Work required = Go through the lines below and repeat each one exactly, skipping pictures.

Data for processing =

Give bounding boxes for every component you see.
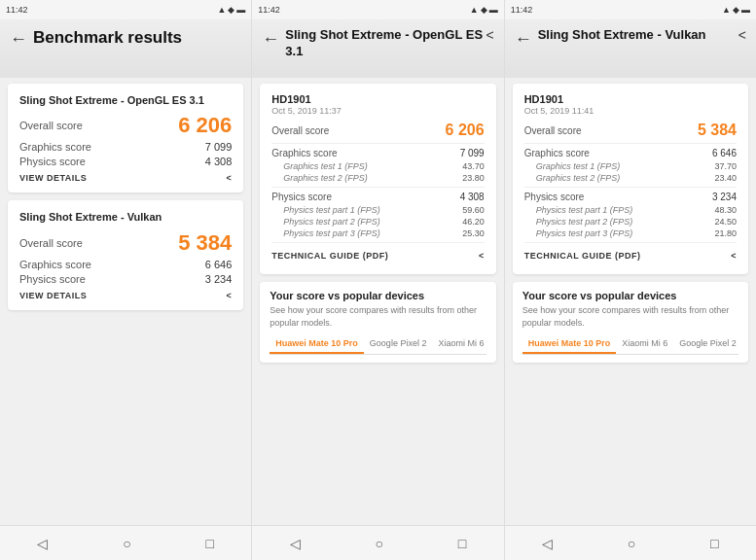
- back-button-3[interactable]: ←: [515, 29, 532, 50]
- p3-pt1-label: Physics test part 1 (FPS): [536, 205, 633, 215]
- p3-physics-value: 3 234: [712, 192, 737, 202]
- p2-graphics-row: Graphics score 7 099: [271, 148, 484, 158]
- back-nav-btn-1[interactable]: ◁: [29, 532, 55, 555]
- bottom-nav-2: ◁ ○ □: [252, 526, 504, 560]
- status-icons-2: ▲ ◆ ▬: [470, 5, 498, 15]
- tab-3-1[interactable]: Xiaomi Mi 6: [616, 334, 673, 354]
- status-bar-1: 11:42 ▲ ◆ ▬: [0, 0, 252, 19]
- p2-overall-value: 6 206: [446, 122, 485, 139]
- view-details-2[interactable]: VIEW DETAILS <: [19, 291, 232, 300]
- vulkan-overall-row: Overall score 5 384: [19, 230, 232, 256]
- panel-opengl-detail: ← Sling Shot Extreme - OpenGL ES 3.1 < H…: [252, 19, 504, 525]
- vulkan-physics-value: 3 234: [205, 273, 233, 285]
- time-1: 11:42: [6, 5, 28, 15]
- p3-graphics-label: Graphics score: [524, 148, 590, 158]
- opengl-overall-value: 6 206: [178, 113, 232, 138]
- p2-gt2-value: 23.80: [462, 173, 485, 183]
- battery-icon-3: ▬: [741, 5, 750, 15]
- opengl-overall-row: Overall score 6 206: [19, 113, 232, 138]
- p2-pt1-label: Physics test part 1 (FPS): [283, 205, 380, 215]
- back-button-1[interactable]: ←: [10, 29, 27, 50]
- opengl-physics-row: Physics score 4 308: [19, 156, 232, 167]
- share-icon-1[interactable]: <: [227, 173, 233, 183]
- vulkan-card: Sling Shot Extreme - Vulkan Overall scor…: [8, 200, 243, 309]
- popular-desc-3: See how your score compares with results…: [522, 304, 738, 329]
- wifi-icon-2: ◆: [481, 5, 487, 15]
- tech-guide-3[interactable]: TECHNICAL GUIDE (PDF) <: [524, 247, 737, 264]
- vulkan-physics-label: Physics score: [19, 273, 86, 285]
- vulkan-overall-label: Overall score: [19, 237, 83, 249]
- status-bar-2: 11:42 ▲ ◆ ▬: [252, 0, 504, 19]
- bottom-navigation: ◁ ○ □ ◁ ○ □ ◁ ○ □: [0, 525, 756, 560]
- share-icon-2[interactable]: <: [227, 291, 233, 300]
- recent-nav-btn-3[interactable]: □: [702, 532, 726, 555]
- opengl-physics-value: 4 308: [205, 156, 233, 167]
- panel3-content: HD1901 Oct 5, 2019 11:41 Overall score 5…: [505, 78, 756, 525]
- bottom-nav-1: ◁ ○ □: [0, 526, 252, 560]
- p3-physics-label: Physics score: [524, 192, 585, 202]
- back-nav-btn-3[interactable]: ◁: [534, 532, 560, 555]
- vulkan-graphics-row: Graphics score 6 646: [19, 259, 232, 270]
- home-nav-btn-2[interactable]: ○: [368, 532, 391, 555]
- share-button-3[interactable]: <: [738, 27, 746, 43]
- signal-icon: ▲: [217, 5, 226, 15]
- vulkan-graphics-value: 6 646: [205, 259, 233, 270]
- p2-physics-label: Physics score: [271, 192, 332, 202]
- wifi-icon-3: ◆: [733, 5, 739, 15]
- p3-pt2-label: Physics test part 2 (FPS): [536, 217, 633, 227]
- view-details-1[interactable]: VIEW DETAILS <: [19, 173, 232, 183]
- tabs-row-3: Huawei Mate 10 Pro Xiaomi Mi 6 Google Pi…: [522, 334, 738, 355]
- vulkan-detail-card: HD1901 Oct 5, 2019 11:41 Overall score 5…: [513, 84, 748, 274]
- tab-2-1[interactable]: Google Pixel 2: [364, 334, 433, 354]
- p3-physics-row: Physics score 3 234: [524, 192, 737, 202]
- opengl-graphics-value: 7 099: [205, 141, 233, 153]
- p2-gt2-label: Graphics test 2 (FPS): [283, 173, 368, 183]
- device-name-2: HD1901: [271, 93, 484, 105]
- tech-guide-share-icon-2[interactable]: <: [479, 251, 485, 261]
- status-bar-3: 11:42 ▲ ◆ ▬: [505, 0, 756, 19]
- tab-2-0[interactable]: Huawei Mate 10 Pro: [270, 334, 364, 354]
- opengl-graphics-label: Graphics score: [19, 141, 91, 153]
- opengl-card: Sling Shot Extreme - OpenGL ES 3.1 Overa…: [8, 84, 243, 192]
- p3-gt1-label: Graphics test 1 (FPS): [536, 161, 621, 171]
- device-date-2: Oct 5, 2019 11:37: [271, 106, 484, 116]
- panel1-content: Sling Shot Extreme - OpenGL ES 3.1 Overa…: [0, 78, 251, 525]
- p2-pt2-label: Physics test part 2 (FPS): [283, 217, 380, 227]
- p2-gt1-label: Graphics test 1 (FPS): [283, 161, 368, 171]
- battery-icon: ▬: [236, 5, 245, 15]
- tab-3-0[interactable]: Huawei Mate 10 Pro: [522, 334, 617, 354]
- p3-pt1-value: 48.30: [714, 205, 737, 215]
- panel-vulkan-detail: ← Sling Shot Extreme - Vulkan < HD1901 O…: [505, 19, 756, 525]
- opengl-detail-card: HD1901 Oct 5, 2019 11:37 Overall score 6…: [260, 84, 495, 274]
- p3-pt3-row: Physics test part 3 (FPS) 21.80: [524, 228, 737, 238]
- home-nav-btn-1[interactable]: ○: [115, 532, 138, 555]
- tech-guide-2[interactable]: TECHNICAL GUIDE (PDF) <: [271, 247, 484, 264]
- p2-graphics-label: Graphics score: [271, 148, 337, 158]
- p3-overall-label: Overall score: [524, 125, 582, 136]
- popular-title-2: Your score vs popular devices: [270, 290, 486, 301]
- battery-icon-2: ▬: [489, 5, 498, 15]
- status-icons-3: ▲ ◆ ▬: [722, 5, 750, 15]
- p3-gt2-row: Graphics test 2 (FPS) 23.40: [524, 173, 737, 183]
- recent-nav-btn-2[interactable]: □: [450, 532, 474, 555]
- tech-guide-share-icon-3[interactable]: <: [731, 251, 737, 261]
- panels-container: ← Benchmark results Sling Shot Extreme -…: [0, 19, 756, 525]
- home-nav-btn-3[interactable]: ○: [620, 532, 643, 555]
- device-name-3: HD1901: [524, 93, 737, 105]
- p3-pt2-value: 24.50: [714, 217, 737, 227]
- share-button-2[interactable]: <: [486, 27, 493, 43]
- status-icons-1: ▲ ◆ ▬: [217, 5, 245, 15]
- recent-nav-btn-1[interactable]: □: [198, 532, 221, 555]
- p3-pt3-value: 21.80: [714, 228, 737, 238]
- p2-overall-row: Overall score 6 206: [271, 122, 484, 139]
- back-button-2[interactable]: ←: [262, 29, 279, 50]
- p2-pt3-label: Physics test part 3 (FPS): [283, 228, 380, 238]
- popular-section-3: Your score vs popular devices See how yo…: [513, 282, 748, 363]
- panel1-header: ← Benchmark results: [0, 19, 251, 78]
- tab-2-2[interactable]: Xiaomi Mi 6: [432, 334, 489, 354]
- tab-3-2[interactable]: Google Pixel 2: [673, 334, 742, 354]
- p3-gt1-row: Graphics test 1 (FPS) 37.70: [524, 161, 737, 171]
- p3-pt3-label: Physics test part 3 (FPS): [536, 228, 633, 238]
- back-nav-btn-2[interactable]: ◁: [282, 532, 308, 555]
- panel2-content: HD1901 Oct 5, 2019 11:37 Overall score 6…: [252, 78, 503, 525]
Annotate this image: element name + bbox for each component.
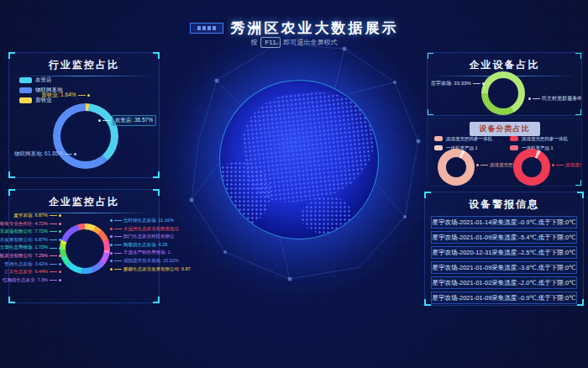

Answer box =
Give bounding boxes for every component you see.
- back-button-3[interactable]: ←: [515, 29, 532, 50]
- p3-pt1-label: Physics test part 1 (FPS): [536, 205, 633, 215]
- p3-physics-value: 3 234: [712, 192, 737, 202]
- p2-graphics-row: Graphics score 7 099: [271, 148, 484, 158]
- back-nav-btn-1[interactable]: ◁: [29, 532, 55, 555]
- bottom-nav-2: ◁ ○ □: [252, 526, 504, 560]
- status-icons-2: ▲ ◆ ▬: [470, 5, 498, 15]
- tab-3-1[interactable]: Xiaomi Mi 6: [616, 334, 673, 354]
- status-bar-1: 11:42 ▲ ◆ ▬: [0, 0, 252, 19]
- p2-overall-value: 6 206: [446, 122, 485, 139]
- view-details-2[interactable]: VIEW DETAILS <: [19, 291, 232, 300]
- vulkan-overall-row: Overall score 5 384: [19, 230, 232, 256]
- panel-opengl-detail: ← Sling Shot Extreme - OpenGL ES 3.1 < H…: [252, 19, 504, 525]
- vulkan-physics-value: 3 234: [205, 273, 233, 285]
- time-1: 11:42: [6, 5, 28, 15]
- p3-graphics-label: Graphics score: [524, 148, 590, 158]
- opengl-overall-value: 6 206: [178, 113, 232, 138]
- p2-gt2-value: 23.80: [462, 173, 485, 183]
- battery-icon-3: ▬: [741, 5, 750, 15]
- opengl-overall-row: Overall score 6 206: [19, 113, 232, 138]
- p2-pt1-label: Physics test part 1 (FPS): [283, 205, 380, 215]
- back-button-1[interactable]: ←: [10, 29, 27, 50]
- opengl-physics-row: Physics score 4 308: [19, 156, 232, 167]
- share-icon-1[interactable]: <: [227, 173, 233, 183]
- vulkan-card: Sling Shot Extreme - Vulkan Overall scor…: [8, 200, 243, 309]
- popular-desc-3: See how your score compares with results…: [522, 304, 738, 329]
- wifi-icon-2: ◆: [481, 5, 487, 15]
- tech-guide-3[interactable]: TECHNICAL GUIDE (PDF) <: [524, 247, 737, 264]
- vulkan-physics-label: Physics score: [19, 273, 86, 285]
- vulkan-overall-label: Overall score: [19, 237, 83, 249]
- status-bar-2: 11:42 ▲ ◆ ▬: [252, 0, 504, 19]
- bottom-navigation: ◁ ○ □ ◁ ○ □ ◁ ○ □: [0, 525, 756, 560]
- share-icon-2[interactable]: <: [227, 291, 233, 300]
- recent-nav-btn-3[interactable]: □: [702, 532, 726, 555]
- opengl-physics-value: 4 308: [205, 156, 233, 167]
- panel3-content: HD1901 Oct 5, 2019 11:41 Overall score 5…: [505, 78, 756, 525]
- bottom-nav-1: ◁ ○ □: [0, 526, 252, 560]
- p3-physics-label: Physics score: [524, 192, 585, 202]
- back-nav-btn-3[interactable]: ◁: [534, 532, 560, 555]
- vulkan-graphics-row: Graphics score 6 646: [19, 259, 232, 270]
- home-nav-btn-2[interactable]: ○: [368, 532, 391, 555]
- share-button-3[interactable]: <: [738, 27, 746, 43]
- signal-icon: ▲: [217, 5, 226, 15]
- vulkan-graphics-value: 6 646: [205, 259, 233, 270]
- p2-physics-label: Physics score: [271, 192, 332, 202]
- wifi-icon-3: ◆: [733, 5, 739, 15]
- p3-pt2-label: Physics test part 2 (FPS): [536, 217, 633, 227]
- view-details-1[interactable]: VIEW DETAILS <: [19, 173, 232, 183]
- tabs-row-3: Huawei Mate 10 Pro Xiaomi Mi 6 Google Pi…: [522, 334, 738, 355]
- vulkan-detail-card: HD1901 Oct 5, 2019 11:41 Overall score 5…: [513, 84, 748, 274]
- tab-2-1[interactable]: Google Pixel 2: [364, 334, 433, 354]
- p3-physics-row: Physics score 3 234: [524, 192, 737, 202]
- opengl-graphics-value: 7 099: [205, 141, 233, 153]
- p2-gt2-label: Graphics test 2 (FPS): [283, 173, 368, 183]
- device-name-2: HD1901: [271, 93, 484, 105]
- tech-guide-share-icon-2[interactable]: <: [479, 251, 485, 261]
- status-bar-3: 11:42 ▲ ◆ ▬: [505, 0, 756, 19]
- tab-2-0[interactable]: Huawei Mate 10 Pro: [270, 334, 364, 354]
- opengl-graphics-label: Graphics score: [19, 141, 91, 153]
- opengl-card: Sling Shot Extreme - OpenGL ES 3.1 Overa…: [8, 84, 243, 192]
- p3-gt1-label: Graphics test 1 (FPS): [536, 161, 621, 171]
- device-date-2: Oct 5, 2019 11:37: [271, 106, 484, 116]
- panel1-content: Sling Shot Extreme - OpenGL ES 3.1 Overa…: [0, 78, 251, 525]
- p2-pt2-label: Physics test part 2 (FPS): [283, 217, 380, 227]
- p2-gt1-label: Graphics test 1 (FPS): [283, 161, 368, 171]
- battery-icon: ▬: [236, 5, 245, 15]
- tab-3-0[interactable]: Huawei Mate 10 Pro: [522, 334, 617, 354]
- p3-pt1-value: 48.30: [714, 205, 737, 215]
- panel-vulkan-detail: ← Sling Shot Extreme - Vulkan < HD1901 O…: [505, 19, 756, 525]
- opengl-detail-card: HD1901 Oct 5, 2019 11:37 Overall score 6…: [260, 84, 495, 274]
- p3-pt3-row: Physics test part 3 (FPS) 21.80: [524, 228, 737, 238]
- home-nav-btn-1[interactable]: ○: [115, 532, 138, 555]
- tech-guide-2[interactable]: TECHNICAL GUIDE (PDF) <: [271, 247, 484, 264]
- p2-graphics-label: Graphics score: [271, 148, 337, 158]
- p3-overall-label: Overall score: [524, 125, 582, 136]
- popular-title-2: Your score vs popular devices: [270, 290, 486, 301]
- battery-icon-2: ▬: [489, 5, 498, 15]
- status-icons-3: ▲ ◆ ▬: [722, 5, 750, 15]
- p3-gt2-row: Graphics test 2 (FPS) 23.40: [524, 173, 737, 183]
- recent-nav-btn-2[interactable]: □: [450, 532, 474, 555]
- tech-guide-share-icon-3[interactable]: <: [731, 251, 737, 261]
- panels-container: ← Benchmark results Sling Shot Extreme -…: [0, 19, 756, 525]
- home-nav-btn-3[interactable]: ○: [620, 532, 643, 555]
- device-name-3: HD1901: [524, 93, 737, 105]
- p3-pt2-value: 24.50: [714, 217, 737, 227]
- share-button-2[interactable]: <: [486, 27, 493, 43]
- status-icons-1: ▲ ◆ ▬: [217, 5, 245, 15]
- recent-nav-btn-1[interactable]: □: [198, 532, 221, 555]
- p3-pt3-value: 21.80: [714, 228, 737, 238]
- p2-overall-row: Overall score 6 206: [271, 122, 484, 139]
- back-button-2[interactable]: ←: [262, 29, 279, 50]
- p2-pt3-label: Physics test part 3 (FPS): [283, 228, 380, 238]
- popular-section-3: Your score vs popular devices See how yo…: [513, 282, 748, 363]
- panel1-header: ← Benchmark results: [0, 19, 251, 78]
- tab-2-2[interactable]: Xiaomi Mi 6: [432, 334, 489, 354]
- tab-3-2[interactable]: Google Pixel 2: [673, 334, 742, 354]
- p3-gt1-row: Graphics test 1 (FPS) 37.70: [524, 161, 737, 171]
- p3-pt3-label: Physics test part 3 (FPS): [536, 228, 633, 238]
- back-nav-btn-2[interactable]: ◁: [282, 532, 308, 555]
- panel2-content: HD1901 Oct 5, 2019 11:37 Overall score 6…: [252, 78, 503, 525]
Annotate this image: element name + bbox for each component.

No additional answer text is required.